Do you ever wonder about supertasters? The people who counter-intuitively do not like anything. Is it not strange to consider that those who can taste foods best like them least? What does that say about eating in general? A dirty habit, a dependency even, like the Terminators will think once we build them...now there's a movie where we all cheered for the disaster: "kill him Arnold! Kill him and him and him- no wait, don't!" He made bad cool, and he knew it. And what I love best about those movies, you know, a series of movies about how building technology and machines that are too smart little by little that will ultimately outgrow and destroy us, is that all the kids who said "really makes you think" about that movie now own smart phones and complain they aren't smart enough...or became software engineers because robots are way cool. But having too many taste buds is a bad thing. Brocolli tastes really bitter. Peppers are overpowering. Teresa is a super taster and can really only stand very bland and very sweet food. Sugar is her best buddy. Me, I don't even notice when it isn't there. Your supertaster never used to worry about gout, or obesity. But today? The modern supermarket is a supertaster's fantasy come true that they never knew they had! Everything is crawling with sugar, and salt that burns off those excess taste buds. Everything tastes pretty similar and is artificially flavored, with few if any vegetables. Most flavors are synthesized the way a jelly belly brand blob of corn syrup can be made to taste like anything from blueberry cobbler to buttered popcorn. Blandness rules. And no one could be happier, except me.

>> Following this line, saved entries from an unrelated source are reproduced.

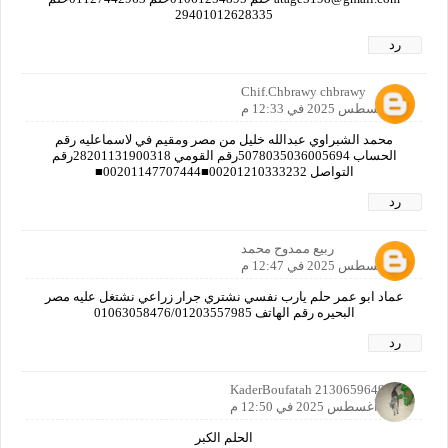
29401012628335
رد
Chif.Chbrawy chbrawy
30 أغسطس 2025 في 12:33 م
محمد الشبراوي عبدالله خليل من مصر ومقيم في لاسماعليه رقم
الحساب 5078035036005694رقم القومي 28201131900318رقم
التواصل 00201210333232■00201147707444■
رد
ربيع ممدوح محمد
30 أغسطس 2025 في 12:47 م
عماد ابو عمر حلم يارب نفسي نشتري جرار زراعي نشتغل عليه مصر
البحيره رقم الهاتف 01063058476/01203557985
رد
KaderBoufatah 2130659649142
30 أغسطس 2025 في 12:50 م
الحلم الكبر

I keep planning to cook less from scratch, so I will have more free time (though however much- or little- free time I have I seem to get the same amount done), but when I am reaching for that frozen mediocre pizza, I see a couple waddling towards me, unable to support themselves without a heavily-loaded shopping cart each to huddle over while panting, and I instead vow to cook more and do away with free time all together. Though I do get in a workout while in the kitchen while waiting for things to boil or bake and one can listen to music or audio books or even radio (I kid I kid)- would the women's right movement have ever taken place had mp3 players been available to the beatnik chicks- and I for my part believe that men were so horrified by the movement because it underlined for them how crazy women really were/are; you want to leave our comfortable home to come to the office and type? You're insane...do you think I work for fun? Or that selling copy machines and joshing with my seedy boss fulfills me?! Teresa loves all kinds of products that I can't even taste. Cereals, granola bars, snack mixes, and my food she often finds revolting. It has all kinds of textures and sensations in it. Yuck.

Flavor is a lot like personality. I told my friend once when she was lonely and depressed that if she wanted to find love she was going to have to be a lot less interesting. Personality never seems decent to those without much. And it is much harder to pair a strong beer with the right meal than a weak one- its why the most popular American beers, pizzas, television sitcoms, and everything, are predictable and mild. Your common human being finds a person like myself rather rough around the edges, in need of some sanding down. Pick up a personality and you might get a splinter in your finger. Take a bite out of a personality and you might have to spit it out. Now normal people- there's nothing to object to. You hardly even know they're there. Small price to pay for knowing you won't get shocked. Very easy to fall in love with, tolerate for a whole lot of years. Make ideal roomates. Personalities are always offending or impressing people. They have opinions, feelings, moods. Yuck.